Ford can't afford to let go of Jaguar, Land Rover
Published on Tue, Aug 07, 2007 at 23:36, Updated on Wed, Aug 08, 2007 at 09:36 in Auto section
Tags: Tata Motors, Ford , New Delhi

RETAINING A LINK: Analysts say Ford may have to retain a significant stake to get a good price.
New Delhi: Prospective bidders for Ford's Jaguar and Land Rover brands have reportedly begun due diligence, but the sale may finally go through only in the next two months.
Ford has so far publicly said it is pleased with the expressions of interest it has received and is evaluating the offers in depth. TV18 has learnt that Ford may even retain a minority shareholding in the business.
This is what Ford did when it sold Aston Martin in march this year -- it held on to 15 per cent stake in the company.

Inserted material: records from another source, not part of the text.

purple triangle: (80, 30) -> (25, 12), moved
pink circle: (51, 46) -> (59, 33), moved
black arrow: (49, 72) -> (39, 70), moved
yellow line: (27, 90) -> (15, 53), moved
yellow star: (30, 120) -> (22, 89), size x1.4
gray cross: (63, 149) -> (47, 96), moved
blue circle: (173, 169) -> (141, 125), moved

Ford Chief Executive, Alan Mulally, had gone on record to say: "We are open to different options, including retaining a minority stake in both operations. We would rather sell the two brands jointly as they were so highly integrated."

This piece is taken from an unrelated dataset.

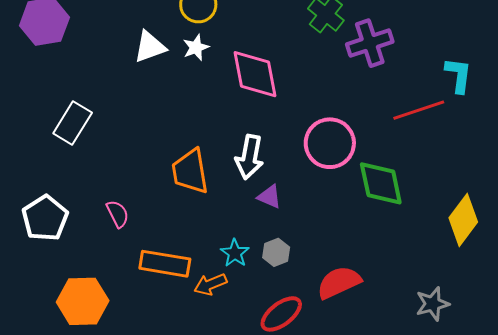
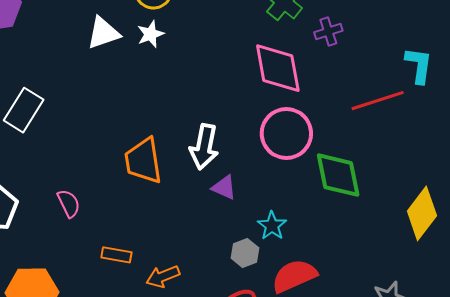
purple cross: (370, 43) -> (328, 32), size x0.6
pink diamond: (255, 74) -> (278, 68), moved
gray hexagon: (276, 252) -> (245, 253), moved
cyan star: (235, 253) -> (272, 226), moved
orange rectangle: (165, 264) -> (116, 255), size x0.6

However, Ford's production links with Land Rover and Jaguar are far more interwoven and analysts say Ford may have to retain a significant stake to get a good price.
Union leaders have urged the Government to block any sale to a private equity bidder, fearful that such a move could lead to widespread job losses.
Ford had received preliminary bids from some private-equity firms including TPG, Cerberus Capital Management, Ripplewood Holdings and One Equity Partners apart from two Indian auto manufacturers -- M&M and Tata Motors.